**Brief:** Set down each line of the records once more, precisely, and omit the pictures.

· · · ·

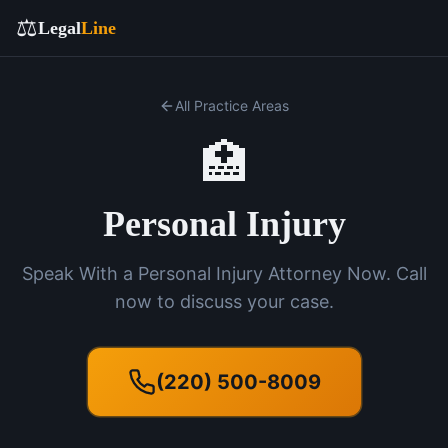
⚖️
Legal
Line
All Practice Areas
🏥
Personal Injury
Speak With a Personal Injury Attorney Now. Call
now to discuss your case.
(220) 500-8009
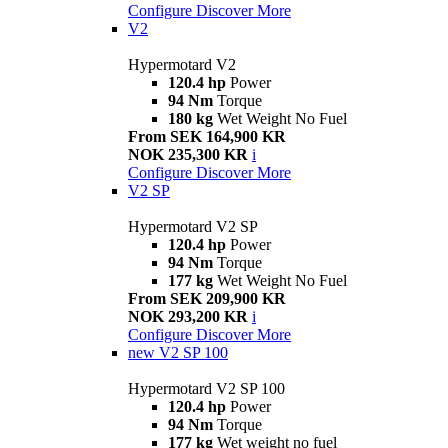
Configure
Discover More
V2
Hypermotard V2
120.4 hp
Power
94 Nm
Torque
180 kg
Wet Weight No Fuel
From SEK 164,900 KR
NOK 235,300 KR
i
Configure
Discover More
V2 SP
Hypermotard V2 SP
120.4 hp
Power
94 Nm
Torque
177 kg
Wet Weight No Fuel
From SEK 209,900 KR
NOK 293,200 KR
i
Configure
Discover More
new
V2 SP 100
Hypermotard V2 SP 100
120.4 hp
Power
94 Nm
Torque
177 kg
Wet weight no fuel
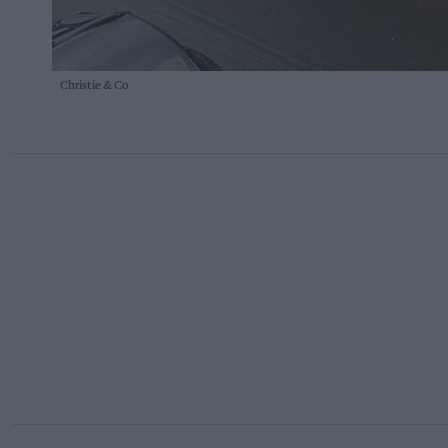
Christie & Co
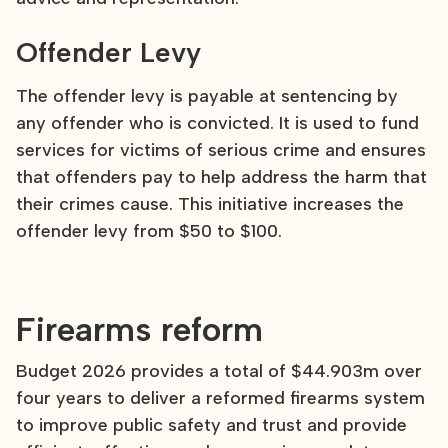
Offender Levy
The offender levy is payable at sentencing by
any offender who is convicted. It is used to fund
services for victims of serious crime and ensures
that offenders pay to help address the harm that
their crimes cause. This initiative increases the
offender levy from $50 to $100.
Firearms reform
Budget 2026 provides a total of $44.903m over
four years to deliver a reformed firearms system
to improve public safety and trust and provide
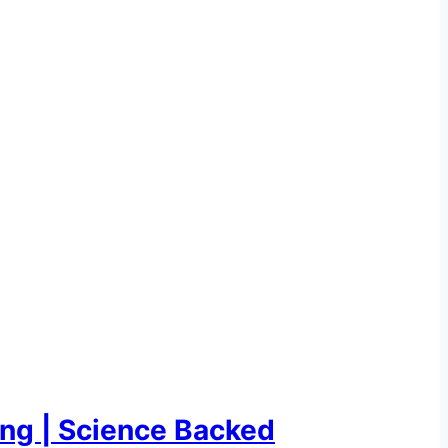
ing | Science Backed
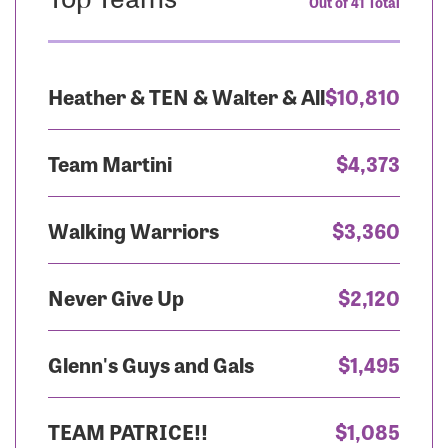
Out of 41 Total
Heather & TEN & Walter & All
$10,810
Team Martini
$4,373
Walking Warriors
$3,360
Never Give Up
$2,120
Glenn's Guys and Gals
$1,495
TEAM PATRICE!!
$1,085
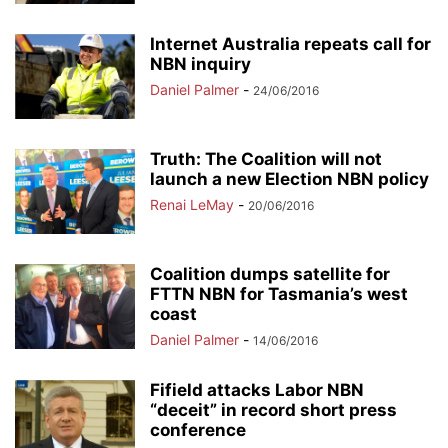
Internet Australia repeats call for
NBN inquiry
Daniel Palmer
-
24/06/2016
Truth: The Coalition will not
launch a new Election NBN policy
Renai LeMay
-
20/06/2016
Coalition dumps satellite for
FTTN NBN for Tasmania’s west
coast
Daniel Palmer
-
14/06/2016
Fifield attacks Labor NBN
“deceit” in record short press
conference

· · · ·

**Output for this exercise:**
⚖️
Legal
Line
All Practice Areas
🏥
Personal Injury
Speak With a Personal Injury Attorney Now. Call
now to discuss your case.
(220) 500-8009
Configure
Discover More
V2
Hypermotard V2
120.4 hp
Power
94 Nm
Torque
180 kg
Wet Weight No Fuel
From SEK 164,900 KR
NOK 235,300 KR
i
Configure
Discover More
V2 SP
Hypermotard V2 SP
120.4 hp
Power
94 Nm
Torque
177 kg
Wet Weight No Fuel
From SEK 209,900 KR
NOK 293,200 KR
i
Configure
Discover More
new
V2 SP 100
Hypermotard V2 SP 100
120.4 hp
Power
94 Nm
Torque
177 kg
Wet weight no fuel
Christie & Co
Offender Levy
The offender levy is payable at sentencing by
any offender who is convicted. It is used to fund
services for victims of serious crime and ensures
that offenders pay to help address the harm that
their crimes cause. This initiative increases the
offender levy from $50 to $100.
Firearms reform
Budget 2026 provides a total of $44.903m over
four years to deliver a reformed firearms system
to improve public safety and trust and provide
ing | Science Backed
Out of 41 Total
Heather & TEN & Walter & All
$10,810
Team Martini
$4,373
Walking Warriors
$3,360
Never Give Up
$2,120
Glenn's Guys and Gals
$1,495
TEAM PATRICE!!
$1,085
Internet Australia repeats call for
NBN inquiry
Daniel Palmer
-
24/06/2016
Truth: The Coalition will not
launch a new Election NBN policy
Renai LeMay
-
20/06/2016
Coalition dumps satellite for
FTTN NBN for Tasmania’s west
coast
Daniel Palmer
-
14/06/2016
Fifield attacks Labor NBN
“deceit” in record short press
conference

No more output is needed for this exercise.